BRIEF = When a line of the records contains "Nuts", copy it.

RAW DATA =
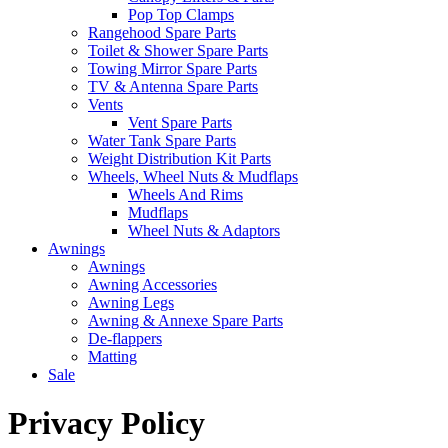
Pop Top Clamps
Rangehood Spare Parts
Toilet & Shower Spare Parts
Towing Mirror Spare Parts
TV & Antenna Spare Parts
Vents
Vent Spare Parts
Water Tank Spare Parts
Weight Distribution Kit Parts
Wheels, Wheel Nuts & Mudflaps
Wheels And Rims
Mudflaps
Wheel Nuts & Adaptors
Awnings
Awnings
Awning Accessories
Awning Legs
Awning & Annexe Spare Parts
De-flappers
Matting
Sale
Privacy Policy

---

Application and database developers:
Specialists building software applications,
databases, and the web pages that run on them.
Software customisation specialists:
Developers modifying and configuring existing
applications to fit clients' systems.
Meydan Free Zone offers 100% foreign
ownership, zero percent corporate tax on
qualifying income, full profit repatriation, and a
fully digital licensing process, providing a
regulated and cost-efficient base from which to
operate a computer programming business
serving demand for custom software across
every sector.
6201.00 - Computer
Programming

RESPONSE AREA =
Wheels, Wheel Nuts & Mudflaps
Wheel Nuts & Adaptors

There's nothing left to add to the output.